After releasing a blurry background feature in Google Meet in mid-September 2020, Google is now rolling out a more advanced version of Google Meet, where you can replace the background with hand-picked images. Although late, Google’s machine learning algorithm behind the blurry/replace background looks superior to the early adopters like Zoom and Skype. But how is it any better? Unlike other video conferencing applications that fail to remove and replace your image precisely, especially while moving around, Google’s blurry/replace does not look artificial; your image will never look detached from the background. So, what is the machine learning technique in Google Meet for blurry/replace backgrounds?

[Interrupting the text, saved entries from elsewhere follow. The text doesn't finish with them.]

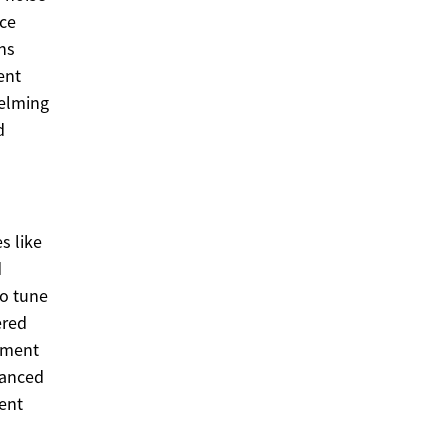
nce
ns
ent
helming
d
s like
d
To tune
ered
ement
lanced
rent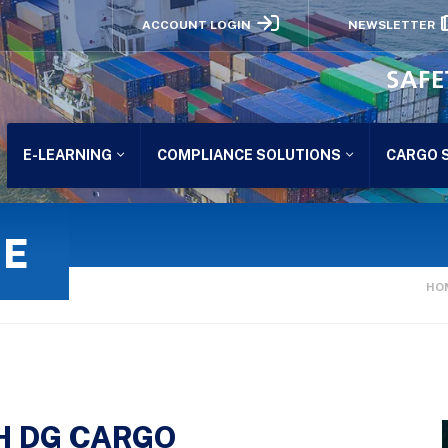
ACCOUNT LOGIN
NEWSLETTER
SAFE
E-LEARNING
COMPLIANCE SOLUTIONS
CARGO 
GE
HO
H DG CARGO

According to Google, existing solutions require installation of software, but Google Meet is equipped with state-of-the-art technology built with MediaPipe, an open-source framework that enables users to build and run machine learning pipelines on mobile, web, and edge devices, to work seamlessly in browsers.
Google released MediaPipe for the web on January 28, 2020, which was enabled by WebAssembly and accelerated by XNNPack ML Inference Library. Running a machine learning process in a browser is not a straightforward task when it comes to speed of execution. While Skype and Zoom rely on desktop applications for the best experience to get the computational power, Google Meet entirely relies on web browsers. To expedite the process on the web, Google made browsers convert WebAssembly instructions into native machine code that executes much faster than the traditional JavaScript code.
Machine learning in Google Meet segments users from the original background with inference to compute a low-resolution mask. On further refining the mask, the video is rendered with WebGL2 (Web Graphics Libraries)–a JavaScript API for rendering high-performance interactive 3D and 2D graphics without the need for plugins.
The segmentation model is run in real-time on the web using the client’s CPU, which is accelerated with the XNNPACK library and SIMD. To further consider the speed, the model varies its performance on high-end and low-end devices; a full pipeline is run on high-end devices, but on low-end devices, mask refinement is bypassed. Further, to reduce the need for floating-point operations (FLOPs) in browsers while processing every frame, the researchers downsample the image size before feeding it to the model.
“We modified MobileNetV3-small as the encoder, which has been tuned by network architecture search for the best performance with low resource requirements. To reduce the model size by 50%, we exported our model to TFLite using float16 quantization, resulting in a slight loss in weight precision but with no noticeable effect on quality. The resulting model has 193K parameters and is only 400KB in size,” mentions researchers.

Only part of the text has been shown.